Bhattacharyya distance

In statistics, the Bhattacharyya distance measures the similarity of two probability distributions. It is closely related to the Bhattacharyya coefficient, which is a measure of the amount of overlap between two statistical samples or populations.

It is not a metric, despite named a "distance", since it does not obey the triangle inequality.

History

Both the Bhattacharyya distance and the Bhattacharyya coefficient are named after Anil Kumar Bhattacharyya, a statistician who worked in the 1930s at the Indian Statistical Institute.[1] He developed the method to measure the distance between two non-normal distributions and illustrated this with the classical multinomial populations[2] as well as probability distributions that are absolutely continuous with respect to the Lebesgue measure.[3] The latter work appeared partly in 1943 in the Bulletin of the Calcutta Mathematical Society,[3] while the former part, despite being submitted for publication in 1941, appeared almost five years later in Sankhya.[2][1]

Definition

For probability distributions $P$ and $Q$ on the same domain ${\mathcal {X}}$ , the Bhattacharyya distance is defined as

D_{B}(P,Q)=-\ln \left(BC(P,Q)\right)

where

BC(P,Q)=\sum _{x\in {\mathcal {X}}}{\sqrt {P(x)Q(x)}}

is the Bhattacharyya coefficient for discrete probability distributions.
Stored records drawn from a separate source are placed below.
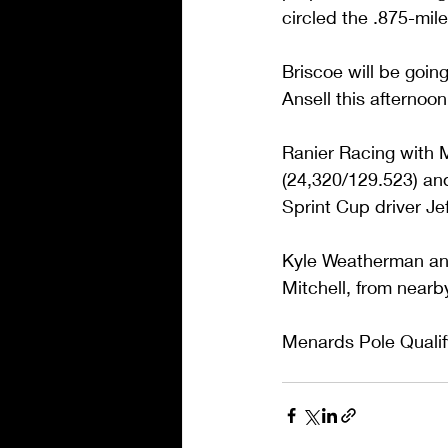
circled the .875-mil
Briscoe will be goin
Ansell this afternoon.
Ranier Racing with 
(24,320/129.523) an
Sprint Cup driver Jef
Kyle Weatherman and 
Mitchell, from nearb
Menards Pole Qualify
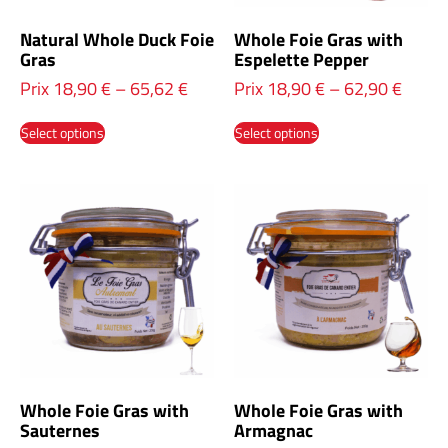
Natural Whole Duck Foie
Whole Foie Gras with
Gras
Espelette Pepper
Prix
18,90
€
–
65,62
€
Prix
18,90
€
–
62,90
€
Select options
Select options
Whole Foie Gras with
Whole Foie Gras with
Sauternes
Armagnac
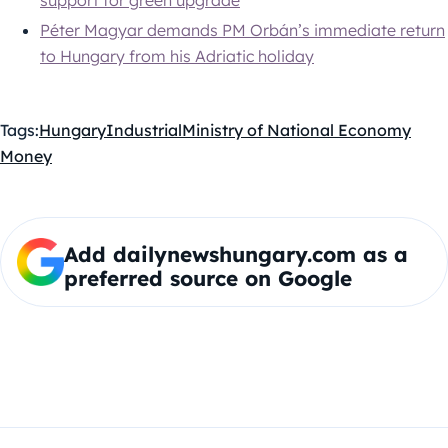
Péter Magyar demands PM Orbán’s immediate return
to Hungary from his Adriatic holiday
Tags:
Hungary
Industrial
Ministry of National Economy
Money
Add dailynewshungary.com as a
preferred source on Google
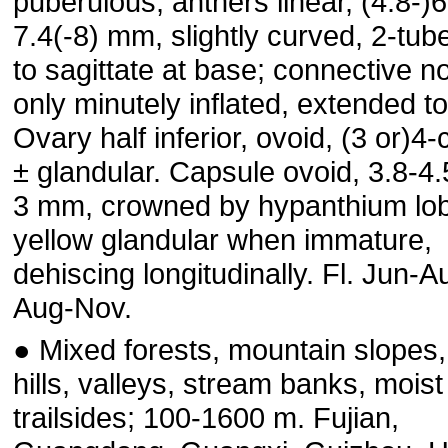
puberulous; anthers linear, (4.8-)6
7.4(-8) mm, slightly curved, 2-tub
to sagittate at base; connective no
only minutely inflated, extended t
Ovary half inferior, ovoid, (3 or)4-
± glandular. Capsule ovoid, 3.8-4.
3 mm, crowned by hypanthium lo
yellow glandular when immature,
dehiscing longitudinally. Fl. Jun-Au
Aug-Nov.
● Mixed forests, mountain slopes,
hills, valleys, stream banks, moist
trailsides; 100-1600 m. Fujian,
For continuous probability distributions, with $P(dx)=p(x)dx$ and $Q(dx)=q(x)dx$ where $p(x)$ and $q(x)$ are the probability density functions, the Bhattacharyya coefficient is defined as

BC(P,Q)=\int _{\mathcal {X}}{\sqrt {p(x)q(x)}}\,dx

.

More generally, given two probability measures $P,Q$ on a measurable space $({\mathcal {X}},{\mathcal {B}})$ , let $\lambda$ be a (sigma finite) measure such that $P$ and $Q$ are absolutely continuous with respect to $\lambda$ i.e. such that $P(dx)=p(x)\lambda (dx)$ , and $Q(dx)=q(x)\lambda (dx)$ for probability density functions $p,q$ with respect to $\lambda$ defined $\lambda$ -almost everywhere. Such a measure, even such a probability measure, always exists, e.g. $\lambda ={\tfrac {1}{2}}(P+Q)$ . Then define the Bhattacharyya measure on $({\mathcal {X}},{\mathcal {B}})$ by

bc(dx|P,Q)={\sqrt {p(x)q(x)}}\,\lambda (dx)={\sqrt {{\frac {P(dx)}{\lambda (dx)}}(x){\frac {Q(dx)}{\lambda (dx)}}(x)}}\lambda (dx).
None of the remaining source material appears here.